(Saved entries)
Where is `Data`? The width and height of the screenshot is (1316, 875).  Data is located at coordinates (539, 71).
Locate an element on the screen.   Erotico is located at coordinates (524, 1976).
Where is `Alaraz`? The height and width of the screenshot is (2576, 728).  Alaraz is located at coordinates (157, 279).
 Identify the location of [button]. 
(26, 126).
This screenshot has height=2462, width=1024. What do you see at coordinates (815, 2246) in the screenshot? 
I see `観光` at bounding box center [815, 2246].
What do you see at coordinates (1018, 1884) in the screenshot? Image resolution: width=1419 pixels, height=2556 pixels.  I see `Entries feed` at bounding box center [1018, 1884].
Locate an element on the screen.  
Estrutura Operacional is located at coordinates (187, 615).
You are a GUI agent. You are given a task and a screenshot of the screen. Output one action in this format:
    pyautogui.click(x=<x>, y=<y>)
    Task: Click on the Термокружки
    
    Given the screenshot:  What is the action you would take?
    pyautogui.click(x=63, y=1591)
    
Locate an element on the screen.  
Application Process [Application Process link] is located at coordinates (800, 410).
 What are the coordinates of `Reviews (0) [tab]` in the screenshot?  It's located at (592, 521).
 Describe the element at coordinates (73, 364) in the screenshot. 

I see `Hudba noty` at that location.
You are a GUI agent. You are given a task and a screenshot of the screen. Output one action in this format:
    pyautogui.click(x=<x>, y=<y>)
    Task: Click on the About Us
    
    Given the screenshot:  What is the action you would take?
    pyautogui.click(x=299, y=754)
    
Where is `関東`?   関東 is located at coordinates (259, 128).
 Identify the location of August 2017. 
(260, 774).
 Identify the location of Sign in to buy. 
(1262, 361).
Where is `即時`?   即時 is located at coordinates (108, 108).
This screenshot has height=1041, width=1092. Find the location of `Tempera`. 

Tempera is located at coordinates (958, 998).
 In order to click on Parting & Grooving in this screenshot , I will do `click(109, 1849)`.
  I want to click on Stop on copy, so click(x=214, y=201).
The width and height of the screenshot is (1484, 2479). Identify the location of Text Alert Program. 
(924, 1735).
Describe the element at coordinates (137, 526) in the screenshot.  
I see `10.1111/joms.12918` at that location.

◆ WORK TASK: Every entry is to be restated word for word.

◆ SOLUTION TO THE EXERCISE:
Where is `Data`? The width and height of the screenshot is (1316, 875).  Data is located at coordinates (539, 71).
Locate an element on the screen.   Erotico is located at coordinates (524, 1976).
Where is `Alaraz`? The height and width of the screenshot is (2576, 728).  Alaraz is located at coordinates (157, 279).
 Identify the location of [button]. 
(26, 126).
This screenshot has height=2462, width=1024. What do you see at coordinates (815, 2246) in the screenshot? 
I see `観光` at bounding box center [815, 2246].
What do you see at coordinates (1018, 1884) in the screenshot? Image resolution: width=1419 pixels, height=2556 pixels.  I see `Entries feed` at bounding box center [1018, 1884].
Locate an element on the screen.  
Estrutura Operacional is located at coordinates (187, 615).
You are a GUI agent. You are given a task and a screenshot of the screen. Output one action in this format:
    pyautogui.click(x=<x>, y=<y>)
    Task: Click on the Термокружки
    
    Given the screenshot:  What is the action you would take?
    pyautogui.click(x=63, y=1591)
    
Locate an element on the screen.  
Application Process [Application Process link] is located at coordinates (800, 410).
 What are the coordinates of `Reviews (0) [tab]` in the screenshot?  It's located at (592, 521).
 Describe the element at coordinates (73, 364) in the screenshot. 

I see `Hudba noty` at that location.
You are a GUI agent. You are given a task and a screenshot of the screen. Output one action in this format:
    pyautogui.click(x=<x>, y=<y>)
    Task: Click on the About Us
    
    Given the screenshot:  What is the action you would take?
    pyautogui.click(x=299, y=754)
    
Where is `関東`?   関東 is located at coordinates (259, 128).
 Identify the location of August 2017. 
(260, 774).
 Identify the location of Sign in to buy. 
(1262, 361).
Where is `即時`?   即時 is located at coordinates (108, 108).
This screenshot has height=1041, width=1092. Find the location of `Tempera`. 

Tempera is located at coordinates (958, 998).
 In order to click on Parting & Grooving in this screenshot , I will do `click(109, 1849)`.
  I want to click on Stop on copy, so click(x=214, y=201).
The width and height of the screenshot is (1484, 2479). Identify the location of Text Alert Program. 
(924, 1735).
Describe the element at coordinates (137, 526) in the screenshot.  
I see `10.1111/joms.12918` at that location.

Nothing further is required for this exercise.